The Bank of Canada is back in hiking mode after lifting its benchmark rate by a quarter point on Wednesday to 4.75 per cent, with financial markets betting on another increase at the July meeting.

"We got the quarterly GDP numbers a week ago, and the Bank of Canada does put a lot of weight on those numbers," Reitzes said. "If the growth backdrop doesn't cool, it's hard for them to see inflation slowing."

Hindsight is 20/20

When the Bank first paused its rate-hiking cycle in March, economic data showed it was an appropriate move at the time, Brown says, as inflation was easing and home prices were falling.

What took most by surprise, he adds, is how quickly the economy rebounded.

Recent data releases showed the Canadian economy grew more than expected in the first quarter and inflation ticked higher. The labour market had also proved to be resilient, however, that eight-month streak of employment gains was halted in May as employers shed jobs, Statistics Canada reported on Friday.

"The data since April have tipped the balance. The accumulation of evidence across a range of economic indicators suggests that excess demand in the Canadian economy is more persistent than we thought, and this increases the risk that the decline in inflation could stall," Paul Beaudry, deputy governor of the Bank of Canada, said in a speech in B.C. on Thursday.

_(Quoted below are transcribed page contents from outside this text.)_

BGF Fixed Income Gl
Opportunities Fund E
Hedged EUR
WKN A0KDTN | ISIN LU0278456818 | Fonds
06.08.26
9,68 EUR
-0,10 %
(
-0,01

It's "really easy" to criticize the central bank's moves in hindsight, Reitzes says.

Both economists agree that the Bank's communications around the rate pause could have been refined.

"Maybe they didn't have to explicitly say they were on conditional pause and they could have left the door open a bit more. I think from a housing market perspective, maybe that would have been preferable because people wouldn't have maybe been as willing to jump back into the market. But other than that, I think it's really hard to criticize them," Reitzes said.

What about that recession?

With the strong start to the year, many economists have pushed out their calls for a recession.

But Brown says that might be exactly what’s needed to bring inflation back down.

“Recent events suggest it's a growing probability that we might need a recession to get inflation back to 2%. But that's not our base case at the moment,” he said, adding that even the psychological element of a shallow recession could drive consumers to rein in spending and therefore lower inflation.

He’s still forecasting rate cuts in early 2024 but says they could be delivered much slower this time around compared to previous rate-cutting cycles.

Meanwhile, Reitzes says a recession is likely still on the way in the second half of the year, though it’s not a “super high conviction call.”

“I would still call our recession scenario a pretty soft landing, but at some point, rates are going to bite and maybe it's just going to take a little bit longer than expected. And whether that's the second half of this year, or we go through the turn of the year, not quite certain, but at some point you have to expect that rates are going to bite.”